A pair of exhibitions at Kavi Gupta gallery places the artist’s paintings and sculptures in dialogue with arrangements of objects from his personal collections.
CHICAGO — The tendency of Pop artists to collect objects makes perfect sense: their practice is rooted in absorbing and remixing the available culture. At Kavi Gupta gallery, a retrospective pairs Roger Brown: Estate Paintings, a selection of paintings and sculptures by the seminal Imagist artist, with Collecting came quite natural for me, a series of recreated assemblages of objects in Brown’s personal collections from his home in La Conchita, California. Brown was a voracious collector of outsider art and cultural ephemera, and the eclectic tableaux on the second floor at Kavi Gupta contain a great deal of information that bears directly on his playful and cartoony paintings on the first.

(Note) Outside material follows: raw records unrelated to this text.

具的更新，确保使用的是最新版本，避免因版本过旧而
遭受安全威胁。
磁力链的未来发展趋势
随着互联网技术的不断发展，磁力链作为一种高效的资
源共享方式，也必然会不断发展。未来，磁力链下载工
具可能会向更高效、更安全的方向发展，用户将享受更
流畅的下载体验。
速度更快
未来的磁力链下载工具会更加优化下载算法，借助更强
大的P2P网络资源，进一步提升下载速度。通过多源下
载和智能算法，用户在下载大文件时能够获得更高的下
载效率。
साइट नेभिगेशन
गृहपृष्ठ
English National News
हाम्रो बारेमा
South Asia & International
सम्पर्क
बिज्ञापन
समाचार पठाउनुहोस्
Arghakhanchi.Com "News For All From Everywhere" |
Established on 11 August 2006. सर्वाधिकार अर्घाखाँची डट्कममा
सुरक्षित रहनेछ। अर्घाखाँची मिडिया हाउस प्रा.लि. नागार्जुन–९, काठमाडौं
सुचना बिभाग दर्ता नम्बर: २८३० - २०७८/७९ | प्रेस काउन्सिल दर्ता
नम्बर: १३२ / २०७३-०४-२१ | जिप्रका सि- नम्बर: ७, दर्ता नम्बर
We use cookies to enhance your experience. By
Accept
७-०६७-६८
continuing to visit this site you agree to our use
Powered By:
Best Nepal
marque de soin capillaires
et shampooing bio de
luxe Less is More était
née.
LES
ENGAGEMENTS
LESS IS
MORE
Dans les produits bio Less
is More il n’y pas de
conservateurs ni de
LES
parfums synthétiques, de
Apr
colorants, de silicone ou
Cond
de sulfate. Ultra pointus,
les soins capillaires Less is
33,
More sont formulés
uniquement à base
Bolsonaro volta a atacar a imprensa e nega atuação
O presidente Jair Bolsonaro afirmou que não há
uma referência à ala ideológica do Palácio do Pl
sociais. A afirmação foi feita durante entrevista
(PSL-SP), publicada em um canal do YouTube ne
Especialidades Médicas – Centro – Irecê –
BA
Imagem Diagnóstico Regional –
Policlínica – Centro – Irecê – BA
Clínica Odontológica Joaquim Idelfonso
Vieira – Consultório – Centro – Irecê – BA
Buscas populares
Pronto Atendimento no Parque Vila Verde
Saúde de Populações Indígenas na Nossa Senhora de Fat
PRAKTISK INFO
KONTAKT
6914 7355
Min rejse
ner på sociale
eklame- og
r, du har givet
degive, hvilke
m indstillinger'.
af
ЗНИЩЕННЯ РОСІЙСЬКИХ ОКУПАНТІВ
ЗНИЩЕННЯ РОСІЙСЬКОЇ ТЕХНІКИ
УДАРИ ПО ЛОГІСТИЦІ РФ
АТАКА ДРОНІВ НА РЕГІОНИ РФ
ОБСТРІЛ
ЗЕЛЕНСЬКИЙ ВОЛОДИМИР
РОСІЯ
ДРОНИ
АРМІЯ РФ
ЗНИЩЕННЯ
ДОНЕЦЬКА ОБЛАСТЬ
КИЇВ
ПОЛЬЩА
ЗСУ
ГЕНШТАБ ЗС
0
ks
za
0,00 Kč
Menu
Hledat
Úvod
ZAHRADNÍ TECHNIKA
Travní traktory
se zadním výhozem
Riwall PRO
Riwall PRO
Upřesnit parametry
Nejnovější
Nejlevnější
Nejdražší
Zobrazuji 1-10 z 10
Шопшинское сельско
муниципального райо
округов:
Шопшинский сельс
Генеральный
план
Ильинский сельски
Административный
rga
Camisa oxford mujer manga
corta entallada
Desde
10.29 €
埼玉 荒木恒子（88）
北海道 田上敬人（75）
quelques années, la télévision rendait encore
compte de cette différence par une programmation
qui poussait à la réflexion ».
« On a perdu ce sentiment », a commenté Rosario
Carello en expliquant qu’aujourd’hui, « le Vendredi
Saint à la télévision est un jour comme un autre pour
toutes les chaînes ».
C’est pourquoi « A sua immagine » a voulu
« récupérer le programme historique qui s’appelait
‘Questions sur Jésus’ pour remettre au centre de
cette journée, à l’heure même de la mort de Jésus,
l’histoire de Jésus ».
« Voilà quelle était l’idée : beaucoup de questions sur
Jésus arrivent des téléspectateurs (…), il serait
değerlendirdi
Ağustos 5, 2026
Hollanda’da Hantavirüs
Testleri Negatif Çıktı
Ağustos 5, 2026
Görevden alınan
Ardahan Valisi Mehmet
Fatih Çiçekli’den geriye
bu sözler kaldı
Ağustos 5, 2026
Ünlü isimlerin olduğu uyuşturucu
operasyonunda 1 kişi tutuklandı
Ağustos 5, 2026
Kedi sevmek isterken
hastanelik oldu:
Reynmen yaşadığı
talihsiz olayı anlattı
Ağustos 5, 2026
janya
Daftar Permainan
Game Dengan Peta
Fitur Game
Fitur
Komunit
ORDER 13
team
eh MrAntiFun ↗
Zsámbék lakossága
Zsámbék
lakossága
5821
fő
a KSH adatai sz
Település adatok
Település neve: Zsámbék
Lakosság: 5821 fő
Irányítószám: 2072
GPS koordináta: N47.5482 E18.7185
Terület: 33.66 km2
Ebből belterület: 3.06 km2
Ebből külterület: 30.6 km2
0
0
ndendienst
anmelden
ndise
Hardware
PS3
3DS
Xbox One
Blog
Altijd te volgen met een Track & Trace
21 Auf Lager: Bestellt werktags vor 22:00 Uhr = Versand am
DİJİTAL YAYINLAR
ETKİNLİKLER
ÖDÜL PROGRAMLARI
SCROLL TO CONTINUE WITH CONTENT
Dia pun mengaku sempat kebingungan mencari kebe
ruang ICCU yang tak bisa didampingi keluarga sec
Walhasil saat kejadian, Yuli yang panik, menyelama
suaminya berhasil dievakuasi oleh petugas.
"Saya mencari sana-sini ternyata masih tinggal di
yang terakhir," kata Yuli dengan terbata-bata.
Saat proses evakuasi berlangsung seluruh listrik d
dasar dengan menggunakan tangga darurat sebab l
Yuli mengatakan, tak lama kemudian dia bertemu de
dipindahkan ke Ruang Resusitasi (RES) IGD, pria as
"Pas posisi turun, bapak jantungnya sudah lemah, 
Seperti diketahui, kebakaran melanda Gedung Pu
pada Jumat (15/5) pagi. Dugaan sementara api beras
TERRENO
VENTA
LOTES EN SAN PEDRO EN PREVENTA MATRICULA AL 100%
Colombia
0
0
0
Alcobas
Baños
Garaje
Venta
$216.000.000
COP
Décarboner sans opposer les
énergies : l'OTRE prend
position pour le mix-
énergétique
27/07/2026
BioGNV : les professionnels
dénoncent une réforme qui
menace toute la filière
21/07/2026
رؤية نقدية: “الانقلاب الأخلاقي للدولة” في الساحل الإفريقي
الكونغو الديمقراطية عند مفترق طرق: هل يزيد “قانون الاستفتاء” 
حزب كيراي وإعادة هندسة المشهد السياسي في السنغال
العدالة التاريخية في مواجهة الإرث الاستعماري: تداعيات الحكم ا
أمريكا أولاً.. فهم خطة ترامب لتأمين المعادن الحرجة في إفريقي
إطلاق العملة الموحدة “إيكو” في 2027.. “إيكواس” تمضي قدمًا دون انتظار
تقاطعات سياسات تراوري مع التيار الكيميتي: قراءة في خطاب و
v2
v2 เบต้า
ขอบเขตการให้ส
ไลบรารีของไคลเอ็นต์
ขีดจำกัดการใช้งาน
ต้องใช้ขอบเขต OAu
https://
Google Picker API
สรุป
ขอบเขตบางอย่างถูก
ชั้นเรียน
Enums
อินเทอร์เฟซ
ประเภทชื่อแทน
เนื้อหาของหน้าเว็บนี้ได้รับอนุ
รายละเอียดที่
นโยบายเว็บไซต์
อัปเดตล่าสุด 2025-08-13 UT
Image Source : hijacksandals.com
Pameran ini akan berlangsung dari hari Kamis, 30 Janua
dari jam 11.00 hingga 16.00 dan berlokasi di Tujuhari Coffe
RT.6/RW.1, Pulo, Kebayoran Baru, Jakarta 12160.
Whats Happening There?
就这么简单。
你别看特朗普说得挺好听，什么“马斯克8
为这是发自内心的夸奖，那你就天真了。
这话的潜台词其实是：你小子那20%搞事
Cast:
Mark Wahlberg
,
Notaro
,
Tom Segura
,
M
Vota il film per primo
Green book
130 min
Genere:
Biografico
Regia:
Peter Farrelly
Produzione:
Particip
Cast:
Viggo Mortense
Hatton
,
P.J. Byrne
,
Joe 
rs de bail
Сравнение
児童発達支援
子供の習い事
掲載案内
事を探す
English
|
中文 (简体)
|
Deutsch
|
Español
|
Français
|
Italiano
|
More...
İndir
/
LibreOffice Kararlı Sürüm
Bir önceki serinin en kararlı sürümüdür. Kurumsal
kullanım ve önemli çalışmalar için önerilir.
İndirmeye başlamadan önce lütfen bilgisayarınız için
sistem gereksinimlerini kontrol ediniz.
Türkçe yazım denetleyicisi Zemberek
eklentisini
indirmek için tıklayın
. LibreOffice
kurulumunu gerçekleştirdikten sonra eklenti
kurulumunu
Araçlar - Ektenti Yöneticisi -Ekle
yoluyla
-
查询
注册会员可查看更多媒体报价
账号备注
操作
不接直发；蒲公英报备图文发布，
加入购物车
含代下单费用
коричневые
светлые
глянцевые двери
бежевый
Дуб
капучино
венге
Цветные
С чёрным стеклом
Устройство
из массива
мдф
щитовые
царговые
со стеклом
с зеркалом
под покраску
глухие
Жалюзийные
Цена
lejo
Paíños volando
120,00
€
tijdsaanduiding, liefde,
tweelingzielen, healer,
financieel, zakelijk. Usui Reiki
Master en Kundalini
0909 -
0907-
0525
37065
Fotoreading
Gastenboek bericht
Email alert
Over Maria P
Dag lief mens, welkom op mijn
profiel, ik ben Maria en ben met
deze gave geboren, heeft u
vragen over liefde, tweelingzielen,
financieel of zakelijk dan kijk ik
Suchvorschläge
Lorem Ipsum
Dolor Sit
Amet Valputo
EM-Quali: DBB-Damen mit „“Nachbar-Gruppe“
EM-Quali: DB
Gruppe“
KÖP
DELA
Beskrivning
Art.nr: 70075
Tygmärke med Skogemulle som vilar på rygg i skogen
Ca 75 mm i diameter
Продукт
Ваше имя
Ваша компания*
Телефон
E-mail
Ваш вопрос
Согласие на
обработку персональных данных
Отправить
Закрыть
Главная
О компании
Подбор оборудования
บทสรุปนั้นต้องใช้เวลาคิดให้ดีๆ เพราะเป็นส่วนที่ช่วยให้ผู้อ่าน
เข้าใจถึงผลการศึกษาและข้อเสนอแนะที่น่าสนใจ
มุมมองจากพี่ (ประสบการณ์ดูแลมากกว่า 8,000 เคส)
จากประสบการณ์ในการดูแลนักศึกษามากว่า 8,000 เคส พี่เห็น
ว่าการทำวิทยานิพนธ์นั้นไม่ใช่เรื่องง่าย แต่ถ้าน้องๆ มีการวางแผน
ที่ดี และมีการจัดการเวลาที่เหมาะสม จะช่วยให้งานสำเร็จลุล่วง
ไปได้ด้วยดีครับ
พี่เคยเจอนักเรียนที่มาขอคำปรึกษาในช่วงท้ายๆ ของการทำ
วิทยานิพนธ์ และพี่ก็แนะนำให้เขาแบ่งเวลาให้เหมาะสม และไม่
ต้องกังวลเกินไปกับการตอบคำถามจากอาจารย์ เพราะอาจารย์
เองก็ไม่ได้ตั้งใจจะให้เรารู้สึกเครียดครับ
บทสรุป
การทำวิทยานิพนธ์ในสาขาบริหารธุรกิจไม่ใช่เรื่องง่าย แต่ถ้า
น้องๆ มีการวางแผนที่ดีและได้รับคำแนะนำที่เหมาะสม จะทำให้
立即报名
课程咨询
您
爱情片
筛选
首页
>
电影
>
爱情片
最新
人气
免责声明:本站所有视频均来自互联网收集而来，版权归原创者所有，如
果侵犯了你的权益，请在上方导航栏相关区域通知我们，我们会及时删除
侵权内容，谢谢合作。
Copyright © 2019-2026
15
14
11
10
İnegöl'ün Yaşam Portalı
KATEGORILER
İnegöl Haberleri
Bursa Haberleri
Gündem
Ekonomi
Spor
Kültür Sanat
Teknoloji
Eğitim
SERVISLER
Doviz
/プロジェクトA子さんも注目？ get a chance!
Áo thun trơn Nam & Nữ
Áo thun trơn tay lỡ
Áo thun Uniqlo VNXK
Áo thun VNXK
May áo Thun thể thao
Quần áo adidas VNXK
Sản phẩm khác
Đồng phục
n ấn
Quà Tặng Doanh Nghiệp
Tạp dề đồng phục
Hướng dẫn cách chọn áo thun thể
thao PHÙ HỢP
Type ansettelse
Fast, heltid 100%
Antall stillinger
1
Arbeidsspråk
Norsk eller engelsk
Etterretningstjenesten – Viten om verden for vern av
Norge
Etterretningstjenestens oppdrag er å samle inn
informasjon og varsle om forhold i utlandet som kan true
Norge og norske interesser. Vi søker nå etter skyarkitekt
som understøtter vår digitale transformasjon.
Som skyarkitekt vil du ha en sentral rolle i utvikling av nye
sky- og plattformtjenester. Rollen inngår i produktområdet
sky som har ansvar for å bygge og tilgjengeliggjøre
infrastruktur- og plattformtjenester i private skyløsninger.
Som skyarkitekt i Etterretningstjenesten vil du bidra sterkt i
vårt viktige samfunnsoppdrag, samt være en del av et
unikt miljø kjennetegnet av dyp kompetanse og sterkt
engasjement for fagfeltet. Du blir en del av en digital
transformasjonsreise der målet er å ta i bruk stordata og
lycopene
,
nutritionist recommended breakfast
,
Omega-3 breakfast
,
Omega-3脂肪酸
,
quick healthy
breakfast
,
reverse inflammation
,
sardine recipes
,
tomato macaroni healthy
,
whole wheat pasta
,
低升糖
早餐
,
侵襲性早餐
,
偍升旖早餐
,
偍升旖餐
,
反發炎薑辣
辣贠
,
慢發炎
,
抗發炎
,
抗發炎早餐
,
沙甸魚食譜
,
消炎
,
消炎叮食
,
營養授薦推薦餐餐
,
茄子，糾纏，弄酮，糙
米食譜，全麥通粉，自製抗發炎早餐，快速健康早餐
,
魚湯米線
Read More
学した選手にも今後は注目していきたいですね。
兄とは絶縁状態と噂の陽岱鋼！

With recurring themes of political alliance and espionage, callouts of celebrity culture, and a motif of tall buildings populated by indistinct figures, Brown’s visual lexicon feels remarkably prescient of our current moment. Perhaps this is because, as a queer man living through the devastating 1980s AIDS crisis, Brown witnessed many of the failures and intentional cruelties of the systems of US governance that are only now being recognized by mainstream society. In this way, art made by artists who come from marginalized populations might be treated as a prognosticator for issues that will become central to society. It’s impossible to look at such late works by Brown as “The War We Won” (1991), with its quartet of grinning politicians, or the environmentally pointed “Landscape With Dollar Sign” (1991) and not see the hot-button issues of our era — to say nothing of the haunting echoes in his repeated images of burning or crumbling skyscrapers.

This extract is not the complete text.